The unease indeed continued as on October 16th, 2019, Indian security forces killed three separatists in a gun battle. The Indian soldiers received a tip-off saying the three separatists were hiding in a Kashmiri village.  The police said that “three terrorists were killed and the bodies retrieved from the site of the encounter”, but also that they found “incriminating material, including arms and ammunition”.

In also recent, but separate incidents, firstly a migrant worker was killed execution style while walking along a railway track in Kakapora, and secondly one fruit vendor was killed, another seriously injured, when gunmen fired at them in the Shopian district of South Kashmir.

The future of Kashmir is uncertain.

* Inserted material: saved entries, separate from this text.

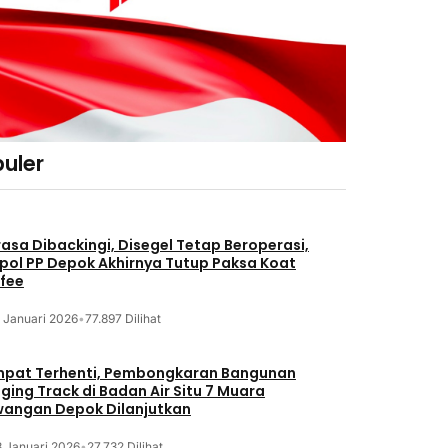
uler
asa Dibackingi, Disegel Tetap Beroperasi,
pol PP Depok Akhirnya Tutup Paksa Koat
fee
 Januari 2026
•
77.897 Dilihat
pat Terhenti, Pembongkaran Bangunan
ging Track di Badan Air Situ 7 Muara
angan Depok Dilanjutkan
8 Januari 2026
•
27.732 Dilihat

With Article 370 revoked the people of Kashmir no longer see a reason to put up with the treatment of the Indian government and more and more inhabitants are vocally calling for a secession. Pakistan is eager to condemn India’s actions and PM Imran Khan is already vowing protection and justice for the people of Indian Kashmir – but is it out of the goodness of his heart, or is Khan seeing an opportunity to seize control of a region that has eluded Pakistan for decades? There are many questions that remain unanswered in this conflict, with so many possible outcomes, that we will have to wait and remain vigilant while the future of Kashmir is being negotiated.